There were two upright shovels with their blades in the large pile of earth to one side of the grave. He had thought they had been left there by the gravediggers, who would use them later to fill the grave. He had imagined that, as at his mother's funeral, each mourner would step up to the hole to throw a clump of dirt onto the coffin's lid, after which they would all depart for their cars. But his father had requested of the rabbi the traditional Jewish rites, and those, he now discovered, called for burial by the mourners and not by employees of the cemetery or anyone else. The rabbi had told Howie beforehand, but Howie, for whatever reason, hadn't told him, and so he was surprised now when his brother, handsomely dressed in a dark suit, a white shirt, a dark tie, and shining black shoes, walked over to pull one of the shovels out of the pile, and then set out to fill the blade until it was brimming with dirt. Then he walked ceremoniously to the head of the grave, stood there a moment to think his thoughts, and, angling the shovel downward a little, let the dirt run slowly out. Upon landing on the wood cover of the coffin, it made the sound that is absorbed into one's being like no other. Howie returned to plunge the blade of the shovel into the crumbling pyramid of dirt that stood about four feet high. They were going to have to shovel that dirt back into the hole until his father's grave was level with the adjacent cemetery grounds.

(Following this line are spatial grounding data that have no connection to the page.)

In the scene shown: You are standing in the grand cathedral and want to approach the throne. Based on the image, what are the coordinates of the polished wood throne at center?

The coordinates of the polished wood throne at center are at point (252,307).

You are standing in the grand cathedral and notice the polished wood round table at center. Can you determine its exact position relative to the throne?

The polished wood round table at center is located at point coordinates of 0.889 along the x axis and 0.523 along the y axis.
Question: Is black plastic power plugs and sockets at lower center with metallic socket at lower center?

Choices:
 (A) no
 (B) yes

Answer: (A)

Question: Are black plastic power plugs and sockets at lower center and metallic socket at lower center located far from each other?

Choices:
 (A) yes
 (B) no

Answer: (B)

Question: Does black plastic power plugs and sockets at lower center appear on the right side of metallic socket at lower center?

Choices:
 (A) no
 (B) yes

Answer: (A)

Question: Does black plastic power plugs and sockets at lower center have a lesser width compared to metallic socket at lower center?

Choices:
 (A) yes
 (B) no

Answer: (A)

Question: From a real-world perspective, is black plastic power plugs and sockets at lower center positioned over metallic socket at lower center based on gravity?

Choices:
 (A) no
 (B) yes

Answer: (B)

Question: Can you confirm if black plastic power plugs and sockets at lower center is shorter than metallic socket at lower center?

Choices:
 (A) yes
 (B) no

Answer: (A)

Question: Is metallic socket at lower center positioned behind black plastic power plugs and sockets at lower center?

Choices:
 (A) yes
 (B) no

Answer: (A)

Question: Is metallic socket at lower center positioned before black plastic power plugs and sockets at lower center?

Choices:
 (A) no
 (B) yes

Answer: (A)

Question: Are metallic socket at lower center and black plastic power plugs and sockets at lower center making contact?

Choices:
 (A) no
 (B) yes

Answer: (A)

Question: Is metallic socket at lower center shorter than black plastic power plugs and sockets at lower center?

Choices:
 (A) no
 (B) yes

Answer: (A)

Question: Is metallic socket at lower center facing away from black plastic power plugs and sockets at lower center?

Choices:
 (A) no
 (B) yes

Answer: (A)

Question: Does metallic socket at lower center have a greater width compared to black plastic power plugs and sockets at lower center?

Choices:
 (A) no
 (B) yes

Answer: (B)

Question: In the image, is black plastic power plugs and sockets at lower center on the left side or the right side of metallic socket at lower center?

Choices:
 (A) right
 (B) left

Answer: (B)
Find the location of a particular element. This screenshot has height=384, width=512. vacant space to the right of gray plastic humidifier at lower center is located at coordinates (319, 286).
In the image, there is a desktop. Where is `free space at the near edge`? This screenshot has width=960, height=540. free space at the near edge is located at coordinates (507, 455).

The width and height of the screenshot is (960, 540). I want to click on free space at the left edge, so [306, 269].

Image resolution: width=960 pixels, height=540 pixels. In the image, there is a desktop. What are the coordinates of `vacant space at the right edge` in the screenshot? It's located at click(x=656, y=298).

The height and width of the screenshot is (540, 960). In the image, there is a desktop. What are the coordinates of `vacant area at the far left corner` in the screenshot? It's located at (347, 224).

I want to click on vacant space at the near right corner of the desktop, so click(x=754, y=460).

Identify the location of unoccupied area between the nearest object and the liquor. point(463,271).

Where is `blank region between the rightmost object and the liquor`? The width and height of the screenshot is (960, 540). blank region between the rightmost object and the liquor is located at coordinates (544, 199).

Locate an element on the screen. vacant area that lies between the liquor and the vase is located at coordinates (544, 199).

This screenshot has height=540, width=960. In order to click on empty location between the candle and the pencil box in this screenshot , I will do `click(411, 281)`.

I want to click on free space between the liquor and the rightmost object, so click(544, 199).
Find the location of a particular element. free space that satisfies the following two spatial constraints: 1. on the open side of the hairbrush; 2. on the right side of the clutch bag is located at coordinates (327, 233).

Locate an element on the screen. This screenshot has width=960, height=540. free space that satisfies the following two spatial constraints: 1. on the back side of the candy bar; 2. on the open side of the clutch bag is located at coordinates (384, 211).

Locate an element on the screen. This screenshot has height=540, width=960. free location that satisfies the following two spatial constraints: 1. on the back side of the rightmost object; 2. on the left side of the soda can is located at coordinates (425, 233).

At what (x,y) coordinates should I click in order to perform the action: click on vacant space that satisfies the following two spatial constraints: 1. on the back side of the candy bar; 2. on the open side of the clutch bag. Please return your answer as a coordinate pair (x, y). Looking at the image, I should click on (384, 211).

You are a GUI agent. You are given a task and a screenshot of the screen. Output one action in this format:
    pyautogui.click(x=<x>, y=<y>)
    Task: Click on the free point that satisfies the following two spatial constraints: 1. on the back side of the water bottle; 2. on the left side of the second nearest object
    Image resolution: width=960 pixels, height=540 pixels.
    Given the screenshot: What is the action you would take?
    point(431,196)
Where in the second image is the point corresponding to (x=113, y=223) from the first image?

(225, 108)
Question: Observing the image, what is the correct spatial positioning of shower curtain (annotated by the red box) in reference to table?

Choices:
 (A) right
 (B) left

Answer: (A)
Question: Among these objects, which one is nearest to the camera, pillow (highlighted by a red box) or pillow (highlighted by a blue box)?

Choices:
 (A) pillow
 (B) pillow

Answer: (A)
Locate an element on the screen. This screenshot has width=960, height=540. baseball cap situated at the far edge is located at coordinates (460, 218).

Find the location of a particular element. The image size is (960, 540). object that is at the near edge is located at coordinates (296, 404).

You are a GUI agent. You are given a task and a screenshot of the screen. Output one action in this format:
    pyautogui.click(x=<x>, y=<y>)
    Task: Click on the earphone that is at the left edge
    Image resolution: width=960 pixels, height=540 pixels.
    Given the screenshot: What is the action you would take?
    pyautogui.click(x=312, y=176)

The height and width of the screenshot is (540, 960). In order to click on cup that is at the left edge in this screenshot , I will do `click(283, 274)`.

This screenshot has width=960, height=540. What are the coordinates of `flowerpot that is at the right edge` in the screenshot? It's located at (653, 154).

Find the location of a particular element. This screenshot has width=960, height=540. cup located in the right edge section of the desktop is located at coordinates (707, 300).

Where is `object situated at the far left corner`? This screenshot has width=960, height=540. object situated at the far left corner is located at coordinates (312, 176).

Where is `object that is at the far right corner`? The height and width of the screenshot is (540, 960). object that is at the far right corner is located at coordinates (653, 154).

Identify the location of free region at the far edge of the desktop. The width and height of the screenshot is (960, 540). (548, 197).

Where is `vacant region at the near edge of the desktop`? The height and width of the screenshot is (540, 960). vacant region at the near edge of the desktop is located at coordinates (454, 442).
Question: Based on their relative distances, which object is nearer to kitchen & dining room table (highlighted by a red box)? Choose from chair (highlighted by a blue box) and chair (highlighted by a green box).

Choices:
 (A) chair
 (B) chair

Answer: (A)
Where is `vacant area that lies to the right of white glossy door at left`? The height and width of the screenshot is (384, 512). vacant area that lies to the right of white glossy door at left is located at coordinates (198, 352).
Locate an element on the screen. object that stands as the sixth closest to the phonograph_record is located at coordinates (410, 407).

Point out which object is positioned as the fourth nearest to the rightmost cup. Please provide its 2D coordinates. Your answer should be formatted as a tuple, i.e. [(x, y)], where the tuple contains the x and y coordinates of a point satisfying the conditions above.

It took close to an hour to move the dirt. The elderly among the relatives and friends, unable to wield a shovel, helped by throwing fistfuls of dirt onto the coffin, and he himself could do no more than that, and so it fell to Howie and Howie's four sons and his own two – the six of them all strapping men in their late twenties and early thirties – to do the heavy labor. In teams of two they stood beside the pile and, spadeful by spadeful, moved the dirt from the pile back into the hole. Every few minutes another team took over, and it seemed to him, at one point, as though this task would never end, as though they would be there burying his father forever. The best he could do to be as immersed in the burial's brutal directness as his brother, his sons, and his nephews was to stand at the edge of the grave and watch as the dirt encased the coffin. He watched till it reached the lid, which was decorated only with a carving of the Star of David, and then he watched as it began to cover the lid. His father was going to lie not only in the coffin but under the weight of that dirt, and all at once he saw his father's mouth as if there were no coffin, as if the dirt they were throwing into the grave was being deposited straight down on him, filling up his mouth, blinding his eyes, clogging his nostrils, and closing off his ears. He wanted to tell them to stop, to command them to go no further – he did not want them to cover his father's face and block the passages through which he sucked in life. I've been looking at that face since I was born – stop burying my father's face! But they had found their rhythm, these strong boys, and they couldn't stop and they wouldn't stop, not even if he hurled himself into the grave and demanded that the burial come to a halt. Nothing could stop them now. They would just keep going, burying him, too, if that was necessary to get the job done. Howie was off to the side, his brow covered with sweat, watching the six cousins athletically complete the job, with the goal in sight shoveling at a terrific pace, not like mourners assuming the burden of an archaic ritual but like old-fashioned workmen feeding a furnace with fuel.